Evidemment l’article en question se garde bien d’aboutir aux mêmes conclusions que sur le site où nous évoquons l’hypothèse que de Morangiès n’est peut-être pas tout à fait innocent puisque, probablement, le commanditaire à qui profite le crime. Cela dérange encore probablement un peu. Etrangement nous avons été contacté, peu de temps après, par mail dont nous gardons la trace, par un certain Antoine de Tournemire prétendant œuvrer pour VSD. Il voulait proposer un sujet sur la Bête aux heureux lecteurs de cet hebdomadaire. Tout semblait normal sauf que le Sieur Antoine, un nom prédestiné dans cette affaire, ne donna plus signe de vie. De même, toujours par mail, Thierry Paillargues, le webmaster du site www.hurlements.info me prévint sympathiquement que notre site de la Bête faisait la première page ce son excellent site consacré à la défense du loup. Cela a duré une journée et le lendemain nous étions définitivement repartis dans les limbes du virtuel, les loups du Mercantour, paraît-il, faisant l’actualité. Il semblait pourtant que la Bête du Gévaudan et les Loups du Mercantour procédaient de la même veine liée à une belle manipulation profitant, en sous main, aux flingueurs de tous poils.      

Dans la même veine le lundi 9 septembre la station FR3 Picardie consacrait son antenne au fameux « Baron Rouge » et un lascar montrait avec fierté l’endroit même où il fut abattu.
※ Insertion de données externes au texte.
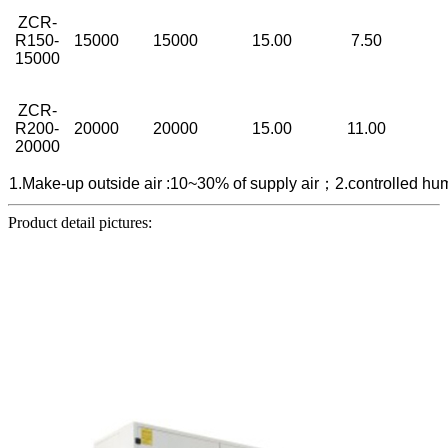
ZCR-
R150-
15000
15000
15.00
7.50
15000
ZCR-
R200-
20000
20000
15.00
11.00
20000
1.Make-up outside air :10~30% of supply air；2.controlled h
Product detail pictures: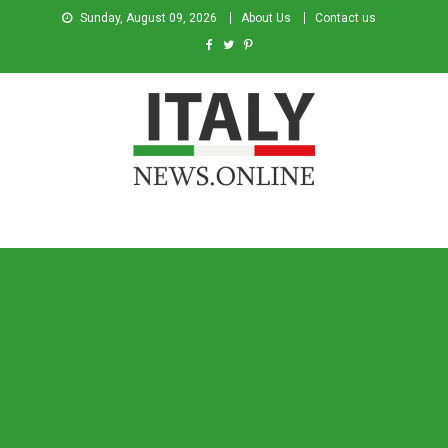
Sunday, August 09, 2026
About Us
Contact us
Italy News
News from Italy in English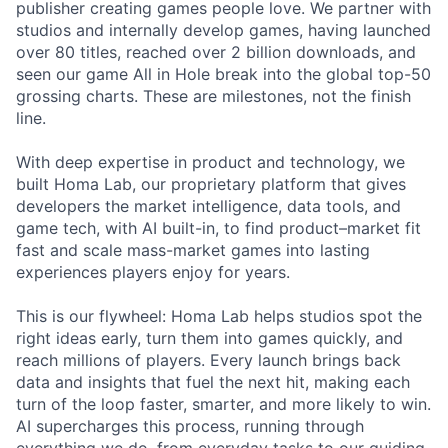
publisher creating games people love. We partner with
studios and internally develop games, having launched
over 80 titles, reached over 2 billion downloads, and
seen our game All in Hole break into the global top-50
grossing charts. These are milestones, not the finish
line.
With deep expertise in product and technology, we
built Homa Lab, our proprietary platform that gives
developers the market intelligence, data tools, and
game tech, with AI built-in, to find product–market fit
fast and scale mass-market games into lasting
experiences players enjoy for years.
This is our flywheel: Homa Lab helps studios spot the
right ideas early, turn them into games quickly, and
reach millions of players. Every launch brings back
data and insights that fuel the next hit, making each
turn of the loop faster, smarter, and more likely to win.
AI supercharges this process, running through
everything we do, from everyday tasks to our guiding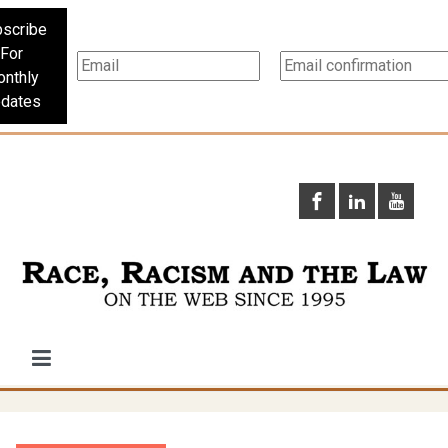
scribe
For
nthly
dates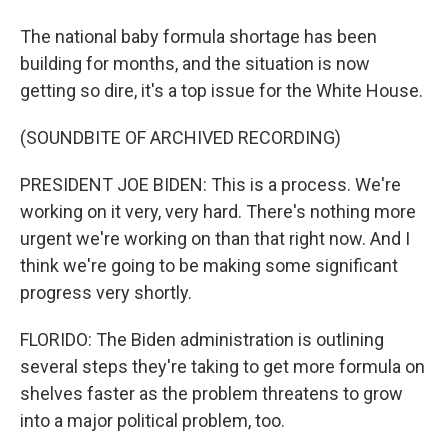
The national baby formula shortage has been
building for months, and the situation is now
getting so dire, it's a top issue for the White House.
(SOUNDBITE OF ARCHIVED RECORDING)
PRESIDENT JOE BIDEN: This is a process. We're
working on it very, very hard. There's nothing more
urgent we're working on than that right now. And I
think we're going to be making some significant
progress very shortly.
FLORIDO: The Biden administration is outlining
several steps they're taking to get more formula on
shelves faster as the problem threatens to grow
into a major political problem, too.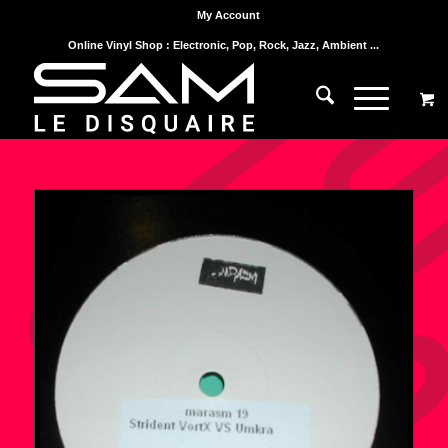
My Account
Online Vinyl Shop : Electronic, Pop, Rock, Jazz, Ambient ...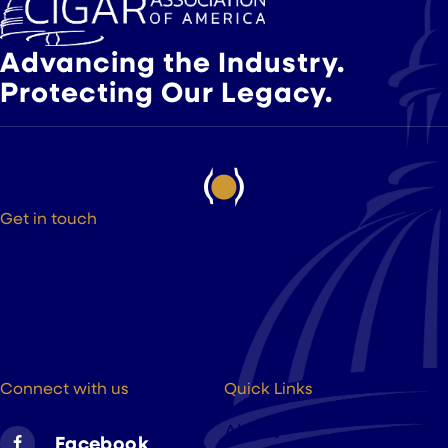
Advancing the Industry.
Protecting Our Legacy.
Get in touch
525 9th St NW Suite 375
Washington DC, 20004
(202) 223-8204
hello@cigarsusa.org
Connect with us
Quick Links
About
Facebook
Il démontrait, avec un laser, que le Baron avait été tiré du sol et prétendait que celui-ci était encore vivant lors de son atterrissage. Comme d’habitude tout était là, presque la plaque commémorative, sauf que les conclusions de la contre-enquête avaient été, une fois encore, passées à la trappe. Plus de traquenard mais un beau couplet sur l’esprit de chevalerie qui liait alors les adversaires. C’est d’autant plus marrant qu’avant la parution de la contre-enquête nous n’avions jamais vu personne sur le terrain. Dans Aéro Journal N°18 on peut trouver un bel article de Rolf Steiner sur « Le dernier vol du Baron Rouge ». On y lit « Une thèse a été récemment développée tentant de démontrer que le Baron Rouge avait été attiré dans un traquenard par les Britanniques. En effet selon certains historiens… ». Il est toujours amusant de se retrouver au pluriel et affublé, pour la circonstance, du titre envié d’historien. Il eut été plus sympathique de citer l’auteur de la thèse et le lieu de sa publication. Mais ce serait probablement beaucoup trop demander à nos chers confrères de la presse écrite ou  télévisuelle qui, de plus, lorsqu’ils laissent une adresse de mail ne répondent jamais au courrier qui leur est adressé. En résumé si le Web peut servir d’outil de travail très performant, la preuve, il sert rarement de référence.